# Interior pics anybody?



## Nat Brown (Dec 29, 2001)

*Re: Re: Natural Brown Leather with Birch Trim*



Pete Teoh said:


> *
> 
> Gary, how did you get your T39 hooked up? Looks like you have it integrated into the CD/Radio... I'd love to get my T39 hooked up as well.*


Ericsson makes a universal phone kit that integrates with most car stereos. Check their web site. The stereo mutes on incoming calls (returns to normal when call is over), charges the phone while it's in the cradle, allows voice dialing by flipping open the phone, and will even play out of the car speakers if you've got an inexpensive adapter. The mount is a Pro-Fit mount ($45) that fits under a bolt behind the trim.

I actually bought the Ericsson because of their excellent phone kit. The kit is backward and forward (they promise) compatible with their line of phones, including the ability to screw in a different holder and have it work with their larger model phones with little trouble. So, if you decided you wanted the larger, color screened T68, you could buy the $10 adapter and screw it in and have it work without any problems. Since I'll be keeping my phone for about 2 years and my car for 6-10, this is a tremendous bonus.

--gary


----------



## Pete Teoh (Jan 27, 2002)

*Re: Re: Re: Natural Brown Leather with Birch Trim*



Nat Brown said:


> *
> 
> Ericsson makes a universal phone kit that integrates with most car stereos. Check their web site. The stereo mutes on incoming calls (returns to normal when call is over), charges the phone while it's in the cradle, allows voice dialing by flipping open the phone, and will even play out of the car speakers if you've got an inexpensive adapter. The mount is a Pro-Fit mount ($45) that fits under a bolt behind the trim.
> 
> ...


Thanks for the tip, Gary. I'll check out the Ericsson car kit. So if I'm understand your reply, you can use the steering wheel buttons, etc. that control the phone functions too?


----------



## Pete Teoh (Jan 27, 2002)

Is the car kit part number HCA-20, and HCH-21? Did you get the "Advanced Music Mute" module?

Thanks.


----------



## RichP (Apr 23, 2002)

heres mine, pretty damn boring compared to some of the other pics though..

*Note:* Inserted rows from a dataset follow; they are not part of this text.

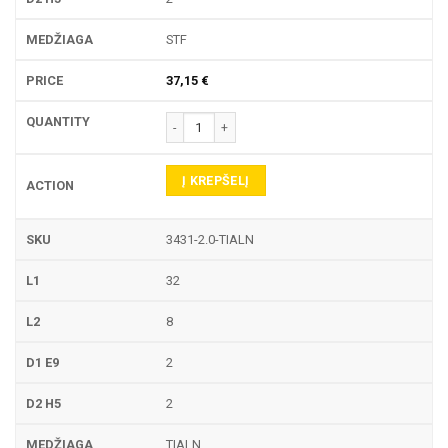
STF
37,15
€
produkto kiekis: 3431 PIRŠTINĖ FREZA
Į KREPŠELĮ
3431-2.0-TIALN
32
8
2
2
TIALN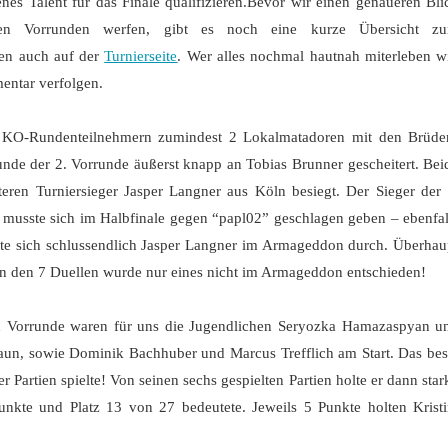
es Talent für das Finale qualifizieren.Bevor wir einen genaueren Bli
 den Vorrunden werfen, gibt es noch eine kurze Übersicht z
hen auch auf der
Turnierseite
. Wer alles nochmal hautnah miterleben wi
ntar verfolgen.
8 KO-Rundenteilnehmern zumindest 2 Lokalmatadoren mit den Brüde
unde der 2. Vorrunde äußerst knapp an Tobias Brunner gescheitert. Bei
n Turniersieger Jasper Langner aus Köln besiegt. Der Sieger der 
musste sich im Halbfinale gegen “papl02” geschlagen geben – ebenfal
te sich schlussendlich Jasper Langner im Armageddon durch. Überhau
 den 7 Duellen wurde nur eines nicht im Armageddon entschieden!
ten Vorrunde waren für uns die Jugendlichen Seryozka Hamazaspyan u
raun, sowie Dominik Bachhuber und Marcus Trefflich am Start. Das bes
r Partien spielte! Von seinen sechs gespielten Partien holte er dann star
kte und Platz 13 von 27 bedeutete. Jeweils 5 Punkte holten Kristi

NatBrown, you really have me thinking about that birchwood


----------



## Nat Brown (Dec 29, 2001)

*Re: Re: Re: Re: Natural Brown Leather with Birch Trim*



Pete Teoh said:


> *
> 
> Thanks for the tip, Gary. I'll check out the Ericsson car kit. So if I'm understand your reply, you can use the steering wheel buttons, etc. that control the phone functions too? *


It doesn't integrate with the steering wheel buttons. Instead you just flip open the phone and use the voice commands. It has a small microphone that's placed up near the sunroof controls.

--gary


----------



## Nat Brown (Dec 29, 2001)

RichP said:


> *NatBrown, you really have me thinking about that birchwood *


I think your interior looks excellent. I went with birch because I didn't like the myrtle wood with natural brown leather. I also wanted to have something a little unique about my car, and the trim seemed like a good idea.

I love the black/titanium combo. If I had ordered a black interior, I would have switched out the myrtle wood for your trim.

--gary


----------



## DoNDoN (May 26, 2002)

Here is mine.


----------



## Mystikal (Dec 20, 2001)

Don, I'm gonna steal your seats.


----------



## DoNDoN (May 26, 2002)

Mystikal said:


> *Don, I'm gonna steal your seats.  *


All the way from Canada?
I would like to see you try.


----------



## Mystikal (Dec 20, 2001)

DoNDoN said:


> *
> 
> All the way from Canada?
> I would like to see you try.    *


I'll pull out my turbocharged snowmobile from the igloo shed, strap on a couple 6-packs of beer and head on down there. Don't tempt me! We Canadians are fiercer than we look!


----------



## Andawyr (Apr 27, 2002)

Mystikal said:


> *
> 
> I'll pull out my turbocharged snowmobile from the igloo shed, strap on a couple 6-packs of beer and head on down there. Don't tempt me! We Canadians are fiercer than we look!  *


Beer?  Did you say beer? 

Forget the seats, I'm heading to Hogtown! :thumb:

Oh, yeah. Sorry, forgot the 'eh?'


----------



## nate (Dec 24, 2001)

Ecru/Birch


----------



## Nat Brown (Dec 29, 2001)

*Birch*

Sweet. The light color brings out the birch as much as the dark. I'm pleasantly surprised.

--gary


----------



## Clem (Oct 29, 2001)

http://www.bimmerfest.com/members/clem/ACS_Trim/


----------



## thaydith (Apr 2, 2002)

TD330ci - where did you get the shift knob, and how hard was it to install?


----------